§ Requirement: Transcribe each of the records below exactly, excluding all pictures.

§ Dataset records:

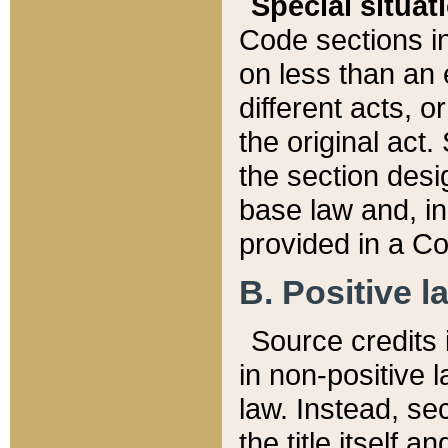
Special situat
Code sections in
on less than an 
different acts, 
the original act.
the section desig
base law and, i
provided in a Co
B. Positive la
Source credits i
in non-positive l
law. Instead, sec
the title itself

§ Answer to this exercise:
Special situat
Code sections in
on less than an 
different acts, 
the original act.
the section desig
base law and, i
provided in a Co
B. Positive la
Source credits i
in non-positive l
law. Instead, sec
the title itself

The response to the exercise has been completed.